Identity Again

Posted on March 23, 2010 by David Creech

I would like to pick up where I left off in last week’s post.  I concluded with the following musings:

I do wonder how much a shift in group identity could begin to address some of our reticence to do good in the world.  What if we saw ourselves as part of the poor and marginalized group?  What if a threat to those who are vulnerable was perceived to be a threat to ourselves?  I hope to get back to this idea in another post.  For now, I’ll suggest that as the body of Christ, this may be the most natural identity for us to assume.

None of these ideas are particularly new.

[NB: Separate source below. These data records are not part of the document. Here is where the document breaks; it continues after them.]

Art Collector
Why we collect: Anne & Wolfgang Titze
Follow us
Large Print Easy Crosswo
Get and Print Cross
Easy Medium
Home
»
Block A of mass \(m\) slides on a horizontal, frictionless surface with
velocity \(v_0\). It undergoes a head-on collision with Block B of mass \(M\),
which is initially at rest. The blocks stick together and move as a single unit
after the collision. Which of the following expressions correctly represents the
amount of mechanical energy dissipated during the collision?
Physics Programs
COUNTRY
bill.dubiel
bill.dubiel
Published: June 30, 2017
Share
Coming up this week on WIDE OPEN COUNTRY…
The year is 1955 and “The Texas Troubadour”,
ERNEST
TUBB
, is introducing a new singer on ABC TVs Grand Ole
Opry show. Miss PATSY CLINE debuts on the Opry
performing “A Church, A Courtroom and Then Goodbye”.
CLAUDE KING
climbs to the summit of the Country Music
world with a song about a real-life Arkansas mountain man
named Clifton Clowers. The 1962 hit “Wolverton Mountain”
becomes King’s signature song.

The ELCA’s HIV and AIDS strategy affirms that the body of Christ has AIDS (as did the World Council of Churches before us).  Stephen Bouman (director of Evangelical Outreach and Congregational Mission at ELCA churchwide) co- authored a brilliant book, They Are Us (please look past the grammatically frightful title), in which he explores the many ways that immigrant stories are our own.  Martin Buber’s I and Thou (written in 1923!) essentially gets at the same idea, just with different language.

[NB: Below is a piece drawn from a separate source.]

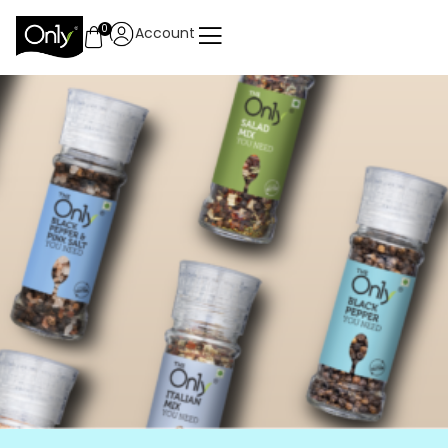
0
Account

From a biblical perspective, as Kris pointed out, Paul redraws kinship lines (see also the early Christian language of “family”).  (Sadly the fictive kin language is also used to divide–see Galatians.)  The “body” language Paul uses suggests that as one body, when one part suffers, the whole suffers (see esp. 1 Corinthians 12:26; perhaps also Philippians 2:4-10 applies here?).  Much could be made of how we as the body of Christ are wounded as he was (and is) by the evils in the world (I think I will have to reflect on this in a further post).

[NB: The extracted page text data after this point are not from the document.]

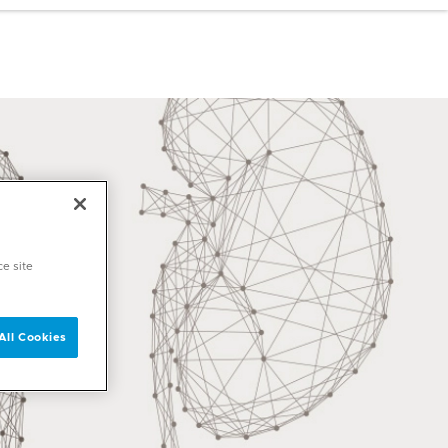
ce site
All Cookies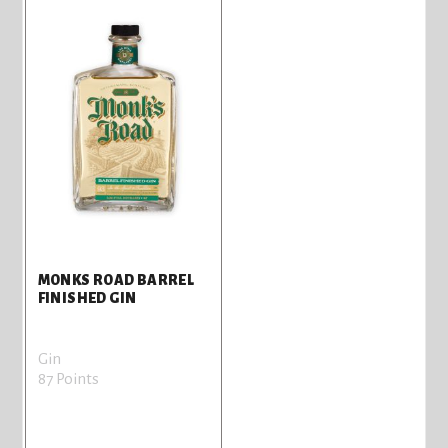
MONKS ROAD BARREL
FINISHED GIN
Gin
87 Points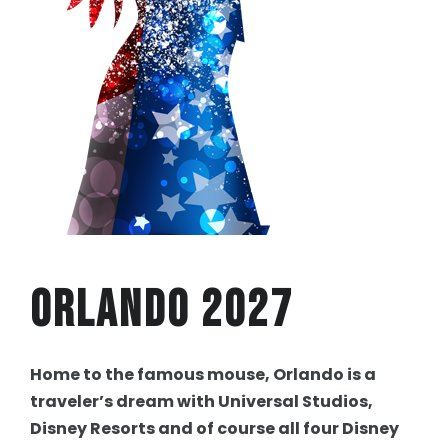
Orlando 2027
Home to the famous mouse, Orlando is a
traveler’s dream with Universal Studios,
Disney Resorts and of course all four Disney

Jesus too redefined the family (see Mark 3:31-35).  Jesus also practiced table fellowship with those who were otherwise considered outsiders; that table fellowship was a clear sign of friendship.  And Jesus to the end brought the “other” into the fold (see this week’s text, Luke 23:39-43!).

The biblical text then offers considerable support the idea that we are those who are poor, vulnerable, and marginalized (and perhaps I have overlooked other key texts–please share them in the comments).  Is this enough to affirm that they indeed are we?  More posts to come!